Close to midnight, the Maitland board once again found itself at an impasse.
The six-member Community Redevelopment Agency Board — made up of City Council and a county representative — had been in deadlock for months on whether Town Center developer Bob Reese should build the new fire station.
The latest tie vote was the catalyst for Mayor Doug Kinson.
“I knew something needed to happen and it was up to me. … so rather than go back to the drawing board, I thought through a way to put forth a plan that everybody would like,” he said.
Two weeks later, his plan got unanimous approval. It allowed the city to build both the fire station and city hall on land the city owned and with money it had, while mostly keeping intact the plan for the Town Center.
“That’s probably one of the most impactful things that I did in all the time I was mayor,” Kinson said.
After almost five years, Kinson will resign the mayor’s seat on Jan. 3. Replacing him is Councilman Howard Schieferdecker, a veteran of the Planning and Zoning Commission who was elected to City Council in March.
Probably the most polarizing issue throughout Kinson’s tenure has been the Maitland Town Center development agreement, which was approved in 2007. On Dec. 13, City Council voted unanimously to terminate it.
“I regret the city not having the ability to move ahead with the downtown,” he said. He is proud, however, that Council was able to move ahead with the three public projects that were originally part of the Town Center agreement.
Kinson has taken criticism for remaining loyal to Reese throughout financing fallouts, foreclosure and bankruptcy. But he said his commercial real estate background has helped him to understand why it’s important to stick with Reese and not risk having a developer buy the project land and parcel it out.
Even if Reese isn’t a developer after this month, he’s still a landowner the city will have to work with, he said.
“Whoever comes to the table, now it’s a different environment, but we still need that history that’s tied to Bob Reese to continue. It’s that history and commitment that’s important to stand the test of time,” he said.
List of goals fulfilled
Before he was elected, Kinson made a list of goals for his tenure and pinned it up on the wall. Those items included getting the city on board for commuter rail, erecting a new police station, fire station and city hall, putting together a redevelopment plan for the west side, balancing the budget without raising taxes, and setting up a dedicated funding source for the city’s lakes.
Most of those items have come to fruition: Maitland will have its own SunRail station. The new police station opened in 2009, and the fire station and city hall are scheduled to break ground in 2011. The property tax rate has stayed constant, although the overall rate has increased minutely to cover debt. And in 2009, the city established a stormwater utility fund to restore and maintain its water bodies.
Just in time, at the mayor’s last meeting on Dec. 13, the remaining goal was realized — Council approved the west side redevelopment master plan.
He said it’s hard to believe that some of the projects, such as the fire station and city hall, moved so slowly, but he’s proud of what Council has been able to accomplish.
“We’ve been able to move projects ahead with little impact to taxpayers,” he said.
Besides not realizing a redeveloped downtown, Kinson says he regrets that more people don’t run for office.

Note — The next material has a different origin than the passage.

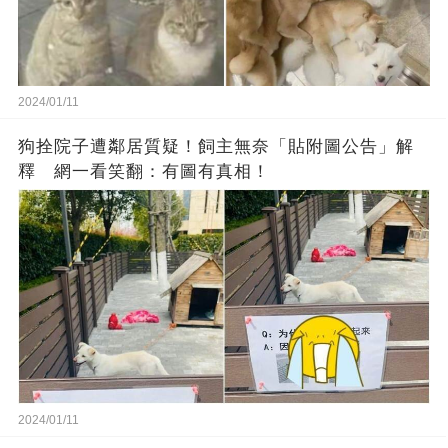
2024/01/11
狗拴院子遭鄰居質疑！飼主無奈「貼附圖公告」解
釋 網一看笑翻：有圖有真相！
2024/01/11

Of the four council members, three were unopposed in the last election. Three seats are available on March 8, but he hasn’t heard of anyone putting their hats in the ring.
“The issue I have with that is the voters don’t have a say,” he said of uncontested elections, adding “but the voters did have a say — they made the decision not to run.”
He says the positives of serving definitely outweigh the negatives.
Kinson shortened his term by 15 months when he decided to run for Orange County Commission District 5 to replace mayoral candidate Bill Segal. He went up against a well-known and well-funded opponent, former Commissioner Ted Edwards, who outspent Kinson 4:1.
With a full-time commercial real estate job and his mayoral responsibilities, Kinson didn’t have much time to fundraise. But he said the race wasn’t lost until the day of the election.
“I would rather have won, but beginning Aug. 25 (2009), I was starting to reassess what pays the bills and reassess my opportunities professionally.”
The new mayor
Kinson has spent the last few months mentoring the mayor-to-be, who’s tagged along to the Orange County Council of Mayors meetings, among others.
Kinson says he hopes as mayor, Schieferdecker will be objective, do his homework and listen to the people.
Schieferdecker has only been on Council since March but was selected to be the next mayor because he would be able to build consensus and move the city forward, fellow council members said.
As the city moves forward with a new leader, Kinson hopes the city will continue on the path he set it on.
“I brought most people together with respect to the development of a pedestrian-friendly downtown,” Kinson said. “I hope that vision continues in every decision that’s made by Council.”